• Task item
Below is a listing; give only the number of its lines that contain the word "como".

• Input material
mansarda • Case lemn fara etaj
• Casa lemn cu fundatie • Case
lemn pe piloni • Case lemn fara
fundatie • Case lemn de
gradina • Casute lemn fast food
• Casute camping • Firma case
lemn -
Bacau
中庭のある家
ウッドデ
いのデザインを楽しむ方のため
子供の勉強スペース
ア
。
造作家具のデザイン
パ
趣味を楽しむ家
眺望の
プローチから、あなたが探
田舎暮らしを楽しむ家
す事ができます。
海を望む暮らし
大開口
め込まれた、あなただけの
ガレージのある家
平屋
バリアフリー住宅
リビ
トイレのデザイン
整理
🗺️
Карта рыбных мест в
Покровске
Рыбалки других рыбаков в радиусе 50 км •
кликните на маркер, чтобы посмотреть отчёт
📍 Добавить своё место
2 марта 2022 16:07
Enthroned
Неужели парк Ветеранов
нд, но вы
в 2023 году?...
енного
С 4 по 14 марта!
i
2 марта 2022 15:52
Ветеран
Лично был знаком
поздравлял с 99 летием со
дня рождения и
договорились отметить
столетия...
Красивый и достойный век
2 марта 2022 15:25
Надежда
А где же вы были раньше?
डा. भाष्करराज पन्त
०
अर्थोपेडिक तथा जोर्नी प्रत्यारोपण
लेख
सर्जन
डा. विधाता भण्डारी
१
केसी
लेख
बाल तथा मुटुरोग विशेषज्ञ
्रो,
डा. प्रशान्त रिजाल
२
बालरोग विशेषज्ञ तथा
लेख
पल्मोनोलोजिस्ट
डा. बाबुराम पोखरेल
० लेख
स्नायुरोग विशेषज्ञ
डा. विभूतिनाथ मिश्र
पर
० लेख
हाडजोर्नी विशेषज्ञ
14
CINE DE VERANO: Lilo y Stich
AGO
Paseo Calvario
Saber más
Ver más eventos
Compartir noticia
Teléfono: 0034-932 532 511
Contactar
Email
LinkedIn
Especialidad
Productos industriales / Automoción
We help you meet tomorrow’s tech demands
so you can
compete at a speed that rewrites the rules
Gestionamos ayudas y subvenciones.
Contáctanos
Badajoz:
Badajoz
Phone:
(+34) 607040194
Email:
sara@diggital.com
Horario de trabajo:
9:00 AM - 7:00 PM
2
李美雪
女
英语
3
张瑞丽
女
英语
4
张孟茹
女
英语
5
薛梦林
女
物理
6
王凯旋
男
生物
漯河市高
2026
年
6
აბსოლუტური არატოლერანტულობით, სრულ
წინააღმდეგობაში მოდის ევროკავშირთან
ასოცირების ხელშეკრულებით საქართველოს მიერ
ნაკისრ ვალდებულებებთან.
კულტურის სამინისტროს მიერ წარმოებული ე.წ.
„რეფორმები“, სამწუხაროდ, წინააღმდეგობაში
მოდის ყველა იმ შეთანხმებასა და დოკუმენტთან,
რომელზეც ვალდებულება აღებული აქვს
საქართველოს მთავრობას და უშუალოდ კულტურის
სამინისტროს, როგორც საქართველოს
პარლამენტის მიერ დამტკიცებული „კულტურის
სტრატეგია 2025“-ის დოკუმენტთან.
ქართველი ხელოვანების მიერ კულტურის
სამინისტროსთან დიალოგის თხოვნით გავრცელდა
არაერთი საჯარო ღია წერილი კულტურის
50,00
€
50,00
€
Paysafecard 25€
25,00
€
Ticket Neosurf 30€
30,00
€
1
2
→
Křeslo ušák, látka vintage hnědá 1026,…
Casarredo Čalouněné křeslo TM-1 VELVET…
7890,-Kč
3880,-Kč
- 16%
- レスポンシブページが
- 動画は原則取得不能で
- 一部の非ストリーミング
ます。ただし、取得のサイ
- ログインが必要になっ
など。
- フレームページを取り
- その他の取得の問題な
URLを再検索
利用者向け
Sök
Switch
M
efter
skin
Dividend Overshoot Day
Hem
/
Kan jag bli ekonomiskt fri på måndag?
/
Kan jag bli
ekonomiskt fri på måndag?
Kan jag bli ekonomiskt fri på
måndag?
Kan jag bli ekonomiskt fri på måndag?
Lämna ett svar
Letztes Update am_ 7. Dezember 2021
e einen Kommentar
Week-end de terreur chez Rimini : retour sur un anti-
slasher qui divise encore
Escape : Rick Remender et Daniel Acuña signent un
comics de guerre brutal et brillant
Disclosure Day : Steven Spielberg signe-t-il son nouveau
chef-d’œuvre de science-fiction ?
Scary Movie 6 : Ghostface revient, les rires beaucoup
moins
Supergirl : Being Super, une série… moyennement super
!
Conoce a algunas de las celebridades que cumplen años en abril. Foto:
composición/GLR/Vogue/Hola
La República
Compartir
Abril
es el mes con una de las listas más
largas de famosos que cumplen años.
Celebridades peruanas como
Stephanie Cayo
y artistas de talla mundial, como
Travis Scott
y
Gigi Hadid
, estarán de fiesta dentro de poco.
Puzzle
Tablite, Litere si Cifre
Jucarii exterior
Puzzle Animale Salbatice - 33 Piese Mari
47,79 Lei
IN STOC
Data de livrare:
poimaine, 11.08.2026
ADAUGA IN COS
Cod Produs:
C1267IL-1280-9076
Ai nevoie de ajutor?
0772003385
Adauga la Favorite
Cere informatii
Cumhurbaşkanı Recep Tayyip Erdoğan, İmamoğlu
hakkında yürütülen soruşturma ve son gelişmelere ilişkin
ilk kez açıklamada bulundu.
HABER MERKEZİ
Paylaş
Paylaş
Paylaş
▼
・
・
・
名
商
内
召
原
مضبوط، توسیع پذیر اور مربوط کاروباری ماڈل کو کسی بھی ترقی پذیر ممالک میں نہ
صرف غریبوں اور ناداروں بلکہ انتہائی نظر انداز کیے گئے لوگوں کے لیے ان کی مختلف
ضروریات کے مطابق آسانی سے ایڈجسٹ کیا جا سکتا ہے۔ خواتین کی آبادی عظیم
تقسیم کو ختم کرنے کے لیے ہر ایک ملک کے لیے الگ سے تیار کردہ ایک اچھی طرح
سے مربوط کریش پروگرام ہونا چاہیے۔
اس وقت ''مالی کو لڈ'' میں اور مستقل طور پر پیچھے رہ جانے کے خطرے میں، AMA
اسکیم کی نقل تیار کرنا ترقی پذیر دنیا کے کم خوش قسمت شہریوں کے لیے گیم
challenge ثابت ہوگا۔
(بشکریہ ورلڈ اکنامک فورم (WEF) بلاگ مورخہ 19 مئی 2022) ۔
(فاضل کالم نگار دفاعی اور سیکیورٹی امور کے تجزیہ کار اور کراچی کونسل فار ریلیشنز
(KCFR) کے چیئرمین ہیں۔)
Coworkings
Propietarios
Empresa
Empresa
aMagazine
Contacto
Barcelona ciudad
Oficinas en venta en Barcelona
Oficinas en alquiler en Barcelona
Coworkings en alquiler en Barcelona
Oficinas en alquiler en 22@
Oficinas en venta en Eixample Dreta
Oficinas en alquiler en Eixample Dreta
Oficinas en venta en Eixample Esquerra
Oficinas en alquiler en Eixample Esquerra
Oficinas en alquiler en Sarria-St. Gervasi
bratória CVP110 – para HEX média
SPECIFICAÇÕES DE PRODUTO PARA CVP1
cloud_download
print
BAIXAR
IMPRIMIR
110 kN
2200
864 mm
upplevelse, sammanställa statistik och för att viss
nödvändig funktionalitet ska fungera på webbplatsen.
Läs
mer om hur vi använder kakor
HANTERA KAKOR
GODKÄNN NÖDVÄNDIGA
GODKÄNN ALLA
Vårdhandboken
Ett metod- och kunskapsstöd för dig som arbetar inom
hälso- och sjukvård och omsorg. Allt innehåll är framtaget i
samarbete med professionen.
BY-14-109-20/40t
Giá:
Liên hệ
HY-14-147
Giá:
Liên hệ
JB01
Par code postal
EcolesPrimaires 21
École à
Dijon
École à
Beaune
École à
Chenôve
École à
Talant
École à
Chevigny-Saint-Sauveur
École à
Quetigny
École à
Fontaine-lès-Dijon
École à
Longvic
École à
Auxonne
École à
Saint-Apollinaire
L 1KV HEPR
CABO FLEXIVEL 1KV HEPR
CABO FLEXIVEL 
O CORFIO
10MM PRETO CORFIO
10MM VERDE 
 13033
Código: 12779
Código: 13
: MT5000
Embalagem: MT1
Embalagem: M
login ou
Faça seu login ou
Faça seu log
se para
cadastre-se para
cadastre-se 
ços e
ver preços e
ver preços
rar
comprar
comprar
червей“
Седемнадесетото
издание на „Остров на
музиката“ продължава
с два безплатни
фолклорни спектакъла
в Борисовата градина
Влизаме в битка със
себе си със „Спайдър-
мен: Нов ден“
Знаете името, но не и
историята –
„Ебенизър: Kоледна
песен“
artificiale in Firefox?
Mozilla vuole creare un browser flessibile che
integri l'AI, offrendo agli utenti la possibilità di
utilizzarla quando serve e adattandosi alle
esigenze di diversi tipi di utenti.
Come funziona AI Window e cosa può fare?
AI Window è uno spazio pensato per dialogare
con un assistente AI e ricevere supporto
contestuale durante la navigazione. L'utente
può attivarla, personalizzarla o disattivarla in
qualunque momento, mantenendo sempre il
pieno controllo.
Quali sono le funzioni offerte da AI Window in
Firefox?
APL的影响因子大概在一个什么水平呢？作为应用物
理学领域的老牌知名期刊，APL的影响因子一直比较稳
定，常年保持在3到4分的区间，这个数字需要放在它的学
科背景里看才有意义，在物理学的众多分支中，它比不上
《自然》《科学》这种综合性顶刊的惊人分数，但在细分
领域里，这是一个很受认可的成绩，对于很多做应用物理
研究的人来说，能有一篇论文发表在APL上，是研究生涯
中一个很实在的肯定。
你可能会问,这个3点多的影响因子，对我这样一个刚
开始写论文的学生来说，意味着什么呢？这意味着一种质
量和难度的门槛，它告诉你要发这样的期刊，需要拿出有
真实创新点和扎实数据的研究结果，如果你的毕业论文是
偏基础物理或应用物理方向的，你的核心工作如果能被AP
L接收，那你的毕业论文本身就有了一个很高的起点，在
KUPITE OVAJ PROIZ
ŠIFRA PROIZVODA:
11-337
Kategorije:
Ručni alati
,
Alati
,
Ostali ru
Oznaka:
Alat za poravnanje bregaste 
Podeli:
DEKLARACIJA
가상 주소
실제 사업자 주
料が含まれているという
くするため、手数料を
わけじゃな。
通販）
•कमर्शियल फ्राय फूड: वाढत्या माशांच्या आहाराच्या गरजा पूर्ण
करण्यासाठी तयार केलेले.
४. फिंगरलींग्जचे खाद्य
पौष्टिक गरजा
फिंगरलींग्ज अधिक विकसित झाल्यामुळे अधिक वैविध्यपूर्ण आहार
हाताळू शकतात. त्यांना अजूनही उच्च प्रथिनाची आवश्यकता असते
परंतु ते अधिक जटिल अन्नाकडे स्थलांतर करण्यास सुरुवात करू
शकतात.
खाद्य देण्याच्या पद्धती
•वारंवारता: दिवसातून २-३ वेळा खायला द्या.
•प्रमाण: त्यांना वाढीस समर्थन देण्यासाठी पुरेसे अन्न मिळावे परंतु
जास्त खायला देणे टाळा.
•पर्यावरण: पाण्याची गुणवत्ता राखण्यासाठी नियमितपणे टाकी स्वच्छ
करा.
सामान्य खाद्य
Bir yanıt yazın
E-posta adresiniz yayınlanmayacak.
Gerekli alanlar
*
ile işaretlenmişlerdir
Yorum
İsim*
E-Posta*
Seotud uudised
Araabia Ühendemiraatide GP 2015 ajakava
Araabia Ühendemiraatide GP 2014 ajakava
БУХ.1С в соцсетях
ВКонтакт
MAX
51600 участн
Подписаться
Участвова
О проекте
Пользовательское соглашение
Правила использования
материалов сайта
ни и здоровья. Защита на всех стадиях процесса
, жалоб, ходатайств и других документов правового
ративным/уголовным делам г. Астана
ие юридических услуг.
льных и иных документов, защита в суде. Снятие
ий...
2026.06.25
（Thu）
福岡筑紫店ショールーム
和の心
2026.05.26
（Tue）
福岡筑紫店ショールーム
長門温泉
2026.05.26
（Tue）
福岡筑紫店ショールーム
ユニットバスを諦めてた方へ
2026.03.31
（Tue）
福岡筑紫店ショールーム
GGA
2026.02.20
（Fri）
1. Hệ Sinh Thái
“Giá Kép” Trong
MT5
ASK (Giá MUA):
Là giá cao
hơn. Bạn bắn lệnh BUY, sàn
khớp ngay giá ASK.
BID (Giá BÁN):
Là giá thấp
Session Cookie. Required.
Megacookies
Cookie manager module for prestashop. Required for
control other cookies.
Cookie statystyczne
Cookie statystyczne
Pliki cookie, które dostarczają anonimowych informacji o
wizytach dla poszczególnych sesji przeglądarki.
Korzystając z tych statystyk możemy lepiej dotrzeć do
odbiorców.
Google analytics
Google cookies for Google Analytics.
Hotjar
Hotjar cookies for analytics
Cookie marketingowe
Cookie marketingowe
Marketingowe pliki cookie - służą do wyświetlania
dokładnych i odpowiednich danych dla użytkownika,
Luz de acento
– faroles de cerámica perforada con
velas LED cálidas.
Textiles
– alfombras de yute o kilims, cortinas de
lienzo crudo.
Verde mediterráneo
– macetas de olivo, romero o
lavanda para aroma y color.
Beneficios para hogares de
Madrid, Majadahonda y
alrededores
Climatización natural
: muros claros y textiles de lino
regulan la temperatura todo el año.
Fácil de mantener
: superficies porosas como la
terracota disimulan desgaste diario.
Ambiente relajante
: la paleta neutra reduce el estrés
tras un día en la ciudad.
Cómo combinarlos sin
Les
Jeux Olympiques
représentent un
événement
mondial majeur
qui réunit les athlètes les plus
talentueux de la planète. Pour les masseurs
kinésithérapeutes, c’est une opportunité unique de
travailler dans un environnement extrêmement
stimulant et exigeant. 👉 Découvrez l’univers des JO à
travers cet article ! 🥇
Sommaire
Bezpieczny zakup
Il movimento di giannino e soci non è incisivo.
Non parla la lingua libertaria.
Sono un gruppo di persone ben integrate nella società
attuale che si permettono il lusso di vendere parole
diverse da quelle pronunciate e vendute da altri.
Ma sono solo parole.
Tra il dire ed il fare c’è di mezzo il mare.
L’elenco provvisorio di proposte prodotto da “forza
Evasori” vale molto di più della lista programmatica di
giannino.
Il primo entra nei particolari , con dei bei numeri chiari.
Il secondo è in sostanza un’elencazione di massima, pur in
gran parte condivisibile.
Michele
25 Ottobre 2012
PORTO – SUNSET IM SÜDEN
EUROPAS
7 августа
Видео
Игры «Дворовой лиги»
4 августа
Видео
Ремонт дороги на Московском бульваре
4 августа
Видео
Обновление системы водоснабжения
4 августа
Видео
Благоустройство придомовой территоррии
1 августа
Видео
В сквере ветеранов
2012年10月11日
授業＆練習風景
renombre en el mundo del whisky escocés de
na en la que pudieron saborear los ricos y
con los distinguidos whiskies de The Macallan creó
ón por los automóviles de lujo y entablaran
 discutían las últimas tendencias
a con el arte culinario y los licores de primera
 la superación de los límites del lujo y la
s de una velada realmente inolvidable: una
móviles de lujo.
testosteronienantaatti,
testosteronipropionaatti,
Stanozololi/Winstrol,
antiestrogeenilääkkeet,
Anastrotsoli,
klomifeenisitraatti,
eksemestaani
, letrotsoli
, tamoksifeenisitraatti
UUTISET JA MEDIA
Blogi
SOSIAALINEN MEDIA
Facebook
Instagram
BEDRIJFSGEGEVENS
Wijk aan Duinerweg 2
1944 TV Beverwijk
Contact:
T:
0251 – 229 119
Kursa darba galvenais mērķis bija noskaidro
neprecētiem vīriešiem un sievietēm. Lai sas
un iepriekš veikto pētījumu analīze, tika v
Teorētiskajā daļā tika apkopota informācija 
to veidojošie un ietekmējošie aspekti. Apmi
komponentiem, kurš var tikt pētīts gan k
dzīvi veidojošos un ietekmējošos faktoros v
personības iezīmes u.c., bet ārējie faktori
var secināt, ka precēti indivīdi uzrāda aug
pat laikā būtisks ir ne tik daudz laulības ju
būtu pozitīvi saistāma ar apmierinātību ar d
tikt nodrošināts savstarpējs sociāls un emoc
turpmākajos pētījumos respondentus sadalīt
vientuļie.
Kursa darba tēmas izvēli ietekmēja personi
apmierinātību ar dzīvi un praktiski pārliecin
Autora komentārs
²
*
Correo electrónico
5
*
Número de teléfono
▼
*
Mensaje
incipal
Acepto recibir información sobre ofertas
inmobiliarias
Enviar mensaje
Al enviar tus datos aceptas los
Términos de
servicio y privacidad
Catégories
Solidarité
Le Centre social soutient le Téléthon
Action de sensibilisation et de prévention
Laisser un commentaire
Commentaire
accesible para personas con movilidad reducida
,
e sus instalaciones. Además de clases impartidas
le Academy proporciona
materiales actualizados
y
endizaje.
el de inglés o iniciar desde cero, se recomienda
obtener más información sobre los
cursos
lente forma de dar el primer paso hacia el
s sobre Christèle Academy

• Task answer
3